The lagrangean here is

$$\Lambda = U(x, z_1,...,z_n) + \lambda[M-x-p(z_1,...,z_n)]$$ and the f.o.c's are

$$\partial U / \partial x = \lambda$$

$$\partial U / \partial z_i = \lambda \partial p / \partial z_i, \;\;\; \forall i$$

So

$$\partial p / \partial z_i = \frac {\partial U / \partial z_i}{\partial U / \partial x}$$

Note that we have differentiated the price also, since again, this is not "the market price faced by the consumer" but his/her willingness-to-pay.

The hedonic-price econometric estimation is based on actual transactions, and so on data related to prices that consumers have actually agreed to pay. So the specification

$$p = f(z_1,...,z_n, e)$$

estimates $$\partial p / \partial z_i$$ (and/or their binary-characteristic analogues), which is seen to be the ratio of the marginal utility of the characteristic scaled by the marginal utility of income.

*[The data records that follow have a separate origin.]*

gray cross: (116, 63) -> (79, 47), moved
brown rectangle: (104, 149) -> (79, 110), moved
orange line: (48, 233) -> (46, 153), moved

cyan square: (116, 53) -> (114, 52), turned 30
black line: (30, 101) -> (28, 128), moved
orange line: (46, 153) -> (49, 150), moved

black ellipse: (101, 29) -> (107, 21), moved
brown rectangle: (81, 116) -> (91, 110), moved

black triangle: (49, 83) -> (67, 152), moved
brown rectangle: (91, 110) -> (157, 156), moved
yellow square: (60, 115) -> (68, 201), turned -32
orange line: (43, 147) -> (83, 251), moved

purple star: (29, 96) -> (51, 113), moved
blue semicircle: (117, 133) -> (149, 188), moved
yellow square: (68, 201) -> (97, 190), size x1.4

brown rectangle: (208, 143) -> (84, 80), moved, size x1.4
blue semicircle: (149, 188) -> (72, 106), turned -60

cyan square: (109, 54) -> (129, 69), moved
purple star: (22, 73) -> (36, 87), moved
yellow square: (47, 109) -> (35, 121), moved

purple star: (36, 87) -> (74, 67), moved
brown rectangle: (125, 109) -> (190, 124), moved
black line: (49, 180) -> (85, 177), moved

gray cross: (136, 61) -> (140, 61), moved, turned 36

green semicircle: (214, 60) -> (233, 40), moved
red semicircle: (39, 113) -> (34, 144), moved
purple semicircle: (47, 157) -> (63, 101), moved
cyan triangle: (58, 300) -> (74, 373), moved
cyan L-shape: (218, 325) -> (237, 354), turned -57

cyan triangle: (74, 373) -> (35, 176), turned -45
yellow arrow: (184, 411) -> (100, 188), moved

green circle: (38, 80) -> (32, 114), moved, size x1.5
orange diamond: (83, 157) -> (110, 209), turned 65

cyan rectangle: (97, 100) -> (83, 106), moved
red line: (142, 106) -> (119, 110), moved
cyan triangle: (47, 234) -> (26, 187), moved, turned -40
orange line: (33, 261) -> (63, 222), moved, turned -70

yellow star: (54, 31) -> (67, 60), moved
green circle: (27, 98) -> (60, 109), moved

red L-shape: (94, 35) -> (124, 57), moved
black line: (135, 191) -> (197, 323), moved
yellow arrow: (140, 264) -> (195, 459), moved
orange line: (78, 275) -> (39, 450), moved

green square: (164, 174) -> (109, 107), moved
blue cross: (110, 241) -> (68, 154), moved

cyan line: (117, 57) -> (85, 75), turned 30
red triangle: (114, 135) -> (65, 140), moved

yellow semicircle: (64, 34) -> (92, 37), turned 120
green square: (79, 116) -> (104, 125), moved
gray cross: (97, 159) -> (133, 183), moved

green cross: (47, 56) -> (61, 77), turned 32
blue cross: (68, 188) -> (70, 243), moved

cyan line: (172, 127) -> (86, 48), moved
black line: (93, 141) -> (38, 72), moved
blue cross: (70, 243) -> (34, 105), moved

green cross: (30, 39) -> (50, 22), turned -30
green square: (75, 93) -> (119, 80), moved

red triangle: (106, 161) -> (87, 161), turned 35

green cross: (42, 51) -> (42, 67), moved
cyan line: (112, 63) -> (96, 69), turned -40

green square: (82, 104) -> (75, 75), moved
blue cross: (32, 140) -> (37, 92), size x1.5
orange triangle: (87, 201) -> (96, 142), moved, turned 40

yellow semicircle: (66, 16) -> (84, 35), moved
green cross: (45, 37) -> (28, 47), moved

If one assumes quasi-linear preferences of the form

$$U = v( z_1,...,z_n) +x$$

then $\lambda =1$ and so the marginal utility of the characteristic is the same as the marginal monetary willingness-to-pay for that characteristic.

On the basis of these remarks, I think you can conclude whether the econometric specification is a "reduced form" or not.